> [Problem to work on] Bring together copies of the lines in the data below that contain the word "come".

***

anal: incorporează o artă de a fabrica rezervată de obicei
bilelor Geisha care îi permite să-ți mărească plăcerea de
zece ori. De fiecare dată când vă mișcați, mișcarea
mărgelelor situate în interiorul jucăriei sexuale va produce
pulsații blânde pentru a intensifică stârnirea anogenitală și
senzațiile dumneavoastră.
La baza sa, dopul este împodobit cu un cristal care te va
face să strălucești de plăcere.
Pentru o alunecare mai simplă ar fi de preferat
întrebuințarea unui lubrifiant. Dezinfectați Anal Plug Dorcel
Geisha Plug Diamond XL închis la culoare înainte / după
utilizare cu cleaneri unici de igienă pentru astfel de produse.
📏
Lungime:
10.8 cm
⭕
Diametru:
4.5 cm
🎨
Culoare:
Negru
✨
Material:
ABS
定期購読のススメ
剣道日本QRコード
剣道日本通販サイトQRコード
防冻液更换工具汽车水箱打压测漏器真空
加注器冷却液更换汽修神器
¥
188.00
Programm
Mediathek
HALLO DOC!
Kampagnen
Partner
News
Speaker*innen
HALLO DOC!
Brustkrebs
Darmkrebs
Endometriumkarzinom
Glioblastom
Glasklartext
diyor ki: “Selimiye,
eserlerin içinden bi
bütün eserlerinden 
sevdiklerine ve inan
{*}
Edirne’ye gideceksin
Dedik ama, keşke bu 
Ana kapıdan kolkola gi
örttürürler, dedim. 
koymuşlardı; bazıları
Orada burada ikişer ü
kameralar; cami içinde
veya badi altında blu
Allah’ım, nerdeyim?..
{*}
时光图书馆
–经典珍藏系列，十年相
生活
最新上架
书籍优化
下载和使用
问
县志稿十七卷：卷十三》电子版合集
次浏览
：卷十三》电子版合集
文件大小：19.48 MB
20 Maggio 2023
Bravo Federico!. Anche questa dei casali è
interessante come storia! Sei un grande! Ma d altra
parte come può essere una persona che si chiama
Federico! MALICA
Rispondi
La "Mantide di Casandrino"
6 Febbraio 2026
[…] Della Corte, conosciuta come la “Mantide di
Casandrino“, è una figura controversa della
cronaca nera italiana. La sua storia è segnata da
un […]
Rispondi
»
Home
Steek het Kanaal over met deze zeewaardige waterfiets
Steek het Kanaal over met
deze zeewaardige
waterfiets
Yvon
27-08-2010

***

> [Output of the task]
interessante come storia! Sei un grande! Ma d altra
parte come può essere una persona che si chiama
[…] Della Corte, conosciuta come la “Mantide di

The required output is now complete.